◆ **EXERCISE AIM**
Take the material below and restate it word for word, stopping after the line in which "larında yabancıların ilgisinin" occurs.

◆ **GIVEN RECORDS**

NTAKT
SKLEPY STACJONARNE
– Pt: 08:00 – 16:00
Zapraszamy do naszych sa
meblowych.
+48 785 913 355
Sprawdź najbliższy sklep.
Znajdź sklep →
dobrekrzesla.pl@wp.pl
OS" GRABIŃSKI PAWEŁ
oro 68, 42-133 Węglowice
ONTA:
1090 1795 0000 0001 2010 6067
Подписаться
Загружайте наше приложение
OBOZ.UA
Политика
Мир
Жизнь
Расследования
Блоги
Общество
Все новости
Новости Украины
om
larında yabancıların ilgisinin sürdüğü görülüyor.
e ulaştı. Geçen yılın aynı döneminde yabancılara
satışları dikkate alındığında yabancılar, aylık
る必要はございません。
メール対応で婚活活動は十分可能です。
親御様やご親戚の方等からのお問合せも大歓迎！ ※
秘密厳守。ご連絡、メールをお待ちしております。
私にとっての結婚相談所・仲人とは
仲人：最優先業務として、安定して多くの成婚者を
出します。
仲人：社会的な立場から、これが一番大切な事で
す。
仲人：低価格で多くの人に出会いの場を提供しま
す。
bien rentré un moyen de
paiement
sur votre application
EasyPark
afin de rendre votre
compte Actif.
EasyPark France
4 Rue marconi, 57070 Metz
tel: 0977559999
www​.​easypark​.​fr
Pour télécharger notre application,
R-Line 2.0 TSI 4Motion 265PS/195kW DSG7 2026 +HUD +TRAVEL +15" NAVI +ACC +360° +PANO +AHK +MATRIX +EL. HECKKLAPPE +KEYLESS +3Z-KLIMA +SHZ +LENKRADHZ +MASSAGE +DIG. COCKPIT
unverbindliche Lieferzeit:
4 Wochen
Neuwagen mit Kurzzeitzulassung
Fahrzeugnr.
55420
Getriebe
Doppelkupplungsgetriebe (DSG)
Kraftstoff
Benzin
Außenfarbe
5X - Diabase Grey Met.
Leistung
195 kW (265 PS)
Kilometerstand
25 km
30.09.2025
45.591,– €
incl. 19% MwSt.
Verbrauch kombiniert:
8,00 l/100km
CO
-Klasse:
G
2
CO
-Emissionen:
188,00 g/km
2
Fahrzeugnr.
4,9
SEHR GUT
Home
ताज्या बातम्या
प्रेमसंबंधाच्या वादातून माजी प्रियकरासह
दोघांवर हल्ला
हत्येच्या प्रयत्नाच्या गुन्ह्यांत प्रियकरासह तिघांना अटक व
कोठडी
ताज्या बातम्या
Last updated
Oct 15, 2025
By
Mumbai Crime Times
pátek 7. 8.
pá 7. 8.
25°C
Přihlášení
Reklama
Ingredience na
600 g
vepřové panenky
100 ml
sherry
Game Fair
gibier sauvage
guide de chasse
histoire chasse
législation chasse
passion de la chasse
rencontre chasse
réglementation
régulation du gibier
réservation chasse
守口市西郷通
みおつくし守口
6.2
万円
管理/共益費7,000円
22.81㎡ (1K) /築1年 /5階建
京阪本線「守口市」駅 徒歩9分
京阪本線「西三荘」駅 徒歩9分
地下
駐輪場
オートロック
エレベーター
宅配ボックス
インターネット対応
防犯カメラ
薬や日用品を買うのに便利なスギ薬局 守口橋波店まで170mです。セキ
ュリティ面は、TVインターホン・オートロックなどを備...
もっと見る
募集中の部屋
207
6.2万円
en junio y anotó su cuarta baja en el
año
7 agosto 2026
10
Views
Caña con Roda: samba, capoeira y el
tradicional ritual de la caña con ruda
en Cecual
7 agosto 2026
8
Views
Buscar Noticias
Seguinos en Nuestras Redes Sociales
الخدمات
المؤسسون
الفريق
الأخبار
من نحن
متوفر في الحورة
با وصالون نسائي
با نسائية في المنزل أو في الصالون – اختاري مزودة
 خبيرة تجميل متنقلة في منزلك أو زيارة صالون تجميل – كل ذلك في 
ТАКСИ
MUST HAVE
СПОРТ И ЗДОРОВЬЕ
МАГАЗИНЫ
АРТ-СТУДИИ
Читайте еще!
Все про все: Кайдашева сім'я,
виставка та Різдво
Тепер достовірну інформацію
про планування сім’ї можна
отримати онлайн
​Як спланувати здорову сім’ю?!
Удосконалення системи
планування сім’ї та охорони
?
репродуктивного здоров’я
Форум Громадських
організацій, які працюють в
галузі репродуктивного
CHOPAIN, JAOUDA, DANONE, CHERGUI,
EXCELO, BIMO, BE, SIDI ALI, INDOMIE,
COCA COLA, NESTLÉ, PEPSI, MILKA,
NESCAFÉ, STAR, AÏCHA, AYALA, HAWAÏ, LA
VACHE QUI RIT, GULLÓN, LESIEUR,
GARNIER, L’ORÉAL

◆ **YOUR RESPONSE**
NTAKT
SKLEPY STACJONARNE
– Pt: 08:00 – 16:00
Zapraszamy do naszych sa
meblowych.
+48 785 913 355
Sprawdź najbliższy sklep.
Znajdź sklep →
dobrekrzesla.pl@wp.pl
OS" GRABIŃSKI PAWEŁ
oro 68, 42-133 Węglowice
ONTA:
1090 1795 0000 0001 2010 6067
Подписаться
Загружайте наше приложение
OBOZ.UA
Политика
Мир
Жизнь
Расследования
Блоги
Общество
Все новости
Новости Украины
om
larında yabancıların ilgisinin sürdüğü görülüyor.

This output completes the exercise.